Second, "Address the whole experience": This principle is really an extension of the first. Whether we're designing software, hardware, network-enabled devices, or something else, we need to realize that we're designing an experience. And it's the total experience that matters: not just the good parts. As Kathy Sierra says, how do you make users feel awesome? How do you make them better at what they intend to accomplish?
Together, the first two principles encapsulate the idea of empathy, which is at the core of DevOps. We shouldn't build applications to make the owner more awesome; we build them to help the user accomplish what he or she needs. That requires understanding the user's goals; communicating to understand what their pain points are; and thinking about their entire experience, from beginning to end. And realize that the user's experience isn't just the experience of the application itself. If you're building a camera, it's the experience of taking photos; if you're building healthcare.gov, it's the experience of visiting the doctor without anxiety about payment; if you're building a bookstore, it's about reading books you enjoy.

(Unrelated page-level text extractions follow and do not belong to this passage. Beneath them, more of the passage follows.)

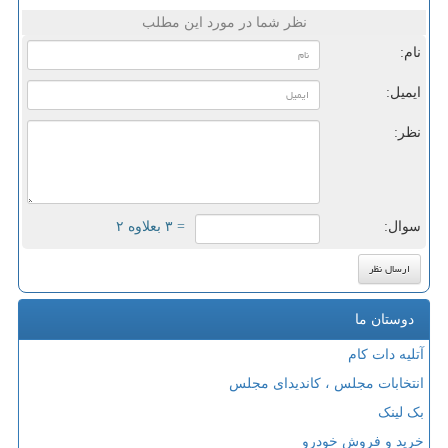
نظر شما در مورد این مطلب
نام:
ایمیل:
نظر:
سوال:
= ۳ بعلاوه ۲
دوستان ما
آتلیه دات کام
انتخابات مجلس ، کاندیدای مجلس
بک لینک
خرید و فروش خودرو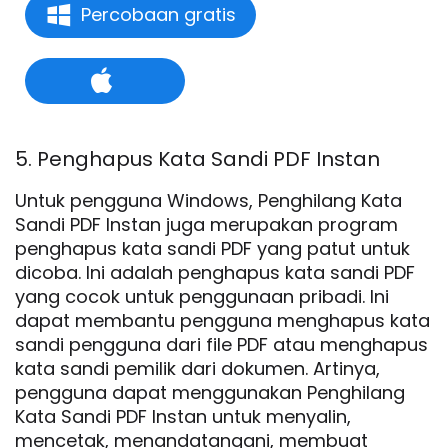
Percobaan gratis
5. Penghapus Kata Sandi PDF Instan
Untuk pengguna Windows, Penghilang Kata
Sandi PDF Instan juga merupakan program
penghapus kata sandi PDF yang patut untuk
dicoba. Ini adalah penghapus kata sandi PDF
yang cocok untuk penggunaan pribadi. Ini
dapat membantu pengguna menghapus kata
sandi pengguna dari file PDF atau menghapus
kata sandi pemilik dari dokumen. Artinya,
pengguna dapat menggunakan Penghilang
Kata Sandi PDF Instan untuk menyalin,
mencetak, menandatangani, membuat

Read the entire document: it's short, it's pithy, and it's well worth it. And while you're at it, read the even shorter UK's Government Digital Service Design Principles, a somewhat older document on which the playbook was based. I hope that our government can implement the principles that are described in the playbook. A lot was learned from the failure of healthcare.gov, but learning from failure is one thing, and changing systems that have festered for years is another. But even more, I hope that our private sector reads and implements those same principles. Don't think that, because you're in private enterprise, you're somehow exempt from the problems that plagued the launch of healthcare.gov. You aren't.
As part of the release of the Digital Services Playbook, the White House announced that Mikey Dickerson, an engineer from Google who was part of the team that helped fix healthcare.gov, will serve as the new Administrator of the U.S. Digital Service and Deputy Federal Chief Information Officer. He is also a keynote speaker at the O"Reilly Velocity conference in September.
If you read some elements of the press, it's easy to think that healthcare.gov is the first time that a website failed. And it's easy to forget that a large non-government website was failing, in surprisingly similar ways, at roughly the same time.